A complete answer lists every line of the entries below where the string "الآيات" appears.

Start of DATASET EXCERPTS

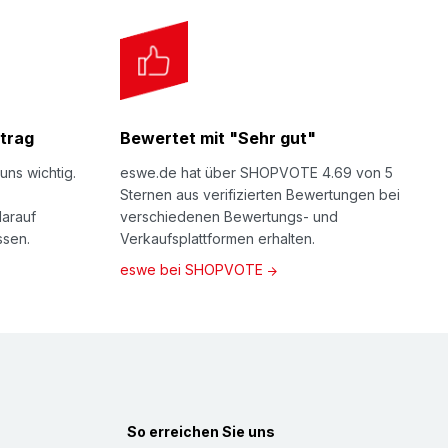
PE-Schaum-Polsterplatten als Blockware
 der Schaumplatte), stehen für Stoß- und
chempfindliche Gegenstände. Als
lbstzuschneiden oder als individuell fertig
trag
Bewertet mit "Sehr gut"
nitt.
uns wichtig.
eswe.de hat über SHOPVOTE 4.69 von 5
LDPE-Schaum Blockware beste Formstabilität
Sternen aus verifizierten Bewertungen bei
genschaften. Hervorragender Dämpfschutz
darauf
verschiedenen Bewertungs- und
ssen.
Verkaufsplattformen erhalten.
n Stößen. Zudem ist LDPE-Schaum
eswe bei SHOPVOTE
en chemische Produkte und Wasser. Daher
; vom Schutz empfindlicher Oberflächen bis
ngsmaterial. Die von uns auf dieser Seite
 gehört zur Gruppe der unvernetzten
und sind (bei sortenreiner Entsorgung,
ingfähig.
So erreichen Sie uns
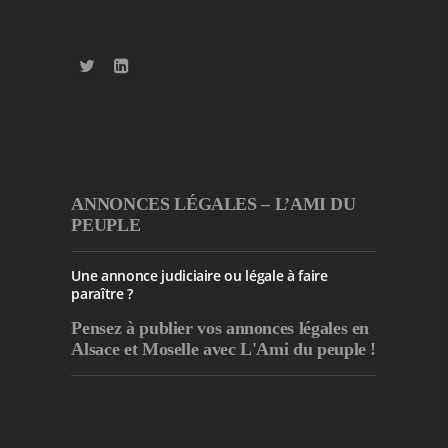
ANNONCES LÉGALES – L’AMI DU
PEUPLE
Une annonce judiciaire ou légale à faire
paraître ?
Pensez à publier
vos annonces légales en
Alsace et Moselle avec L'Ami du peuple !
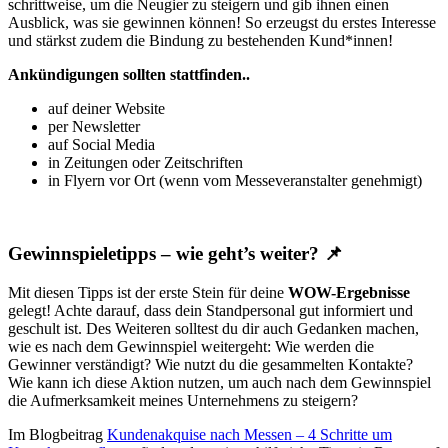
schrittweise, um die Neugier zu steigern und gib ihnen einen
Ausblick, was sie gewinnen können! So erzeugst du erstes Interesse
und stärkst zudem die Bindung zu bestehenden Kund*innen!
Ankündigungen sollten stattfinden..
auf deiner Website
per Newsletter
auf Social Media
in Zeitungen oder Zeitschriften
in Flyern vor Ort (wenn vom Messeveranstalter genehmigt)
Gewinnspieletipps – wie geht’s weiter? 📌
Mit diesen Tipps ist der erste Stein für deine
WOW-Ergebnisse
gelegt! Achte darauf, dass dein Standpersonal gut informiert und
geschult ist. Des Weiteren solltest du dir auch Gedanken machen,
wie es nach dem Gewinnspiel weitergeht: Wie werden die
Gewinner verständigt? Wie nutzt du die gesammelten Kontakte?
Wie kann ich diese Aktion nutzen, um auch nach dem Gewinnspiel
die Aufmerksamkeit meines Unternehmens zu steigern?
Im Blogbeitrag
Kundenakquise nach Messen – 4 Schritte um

End of DATASET EXCERPTS
Start of DATASET EXCERPTS

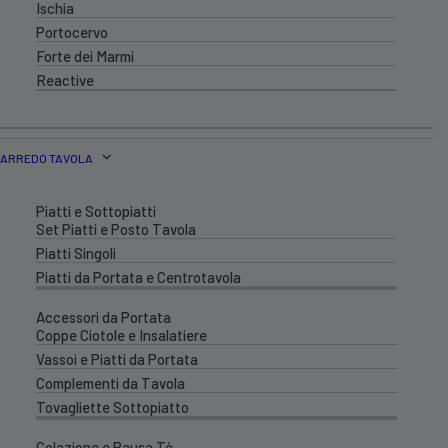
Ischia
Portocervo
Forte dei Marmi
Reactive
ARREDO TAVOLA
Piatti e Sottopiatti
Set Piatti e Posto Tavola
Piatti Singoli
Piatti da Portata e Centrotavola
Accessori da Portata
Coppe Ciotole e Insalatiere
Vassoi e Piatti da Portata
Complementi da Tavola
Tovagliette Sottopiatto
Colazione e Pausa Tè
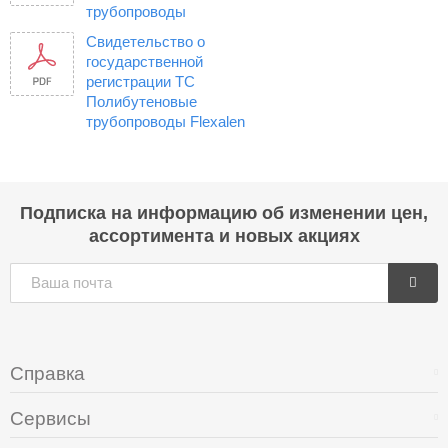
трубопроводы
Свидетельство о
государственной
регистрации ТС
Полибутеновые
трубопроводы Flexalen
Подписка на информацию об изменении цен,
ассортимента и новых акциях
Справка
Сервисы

End of DATASET EXCERPTS
Start of DATASET EXCERPTS

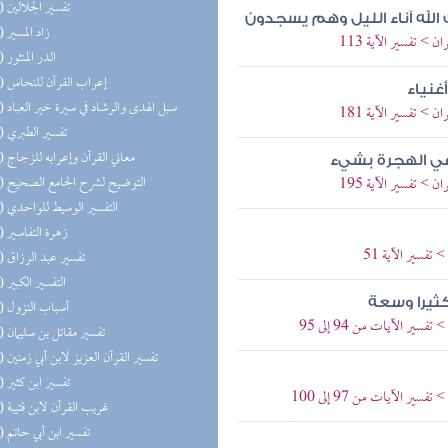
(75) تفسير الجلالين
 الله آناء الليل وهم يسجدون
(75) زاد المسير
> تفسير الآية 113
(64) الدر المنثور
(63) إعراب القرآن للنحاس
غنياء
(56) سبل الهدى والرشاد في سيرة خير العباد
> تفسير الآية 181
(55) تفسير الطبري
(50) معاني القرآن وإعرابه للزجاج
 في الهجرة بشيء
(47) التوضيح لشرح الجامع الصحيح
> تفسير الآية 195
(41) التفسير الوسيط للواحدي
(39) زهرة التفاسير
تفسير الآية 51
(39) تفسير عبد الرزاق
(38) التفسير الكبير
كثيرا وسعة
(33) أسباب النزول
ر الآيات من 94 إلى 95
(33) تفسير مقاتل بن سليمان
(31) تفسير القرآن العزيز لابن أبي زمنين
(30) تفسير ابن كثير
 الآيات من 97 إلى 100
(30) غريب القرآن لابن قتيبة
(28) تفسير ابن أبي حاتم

End of DATASET EXCERPTS

• TASK OUTPUT:
ر الآيات من 94 إلى 95
 الآيات من 97 إلى 100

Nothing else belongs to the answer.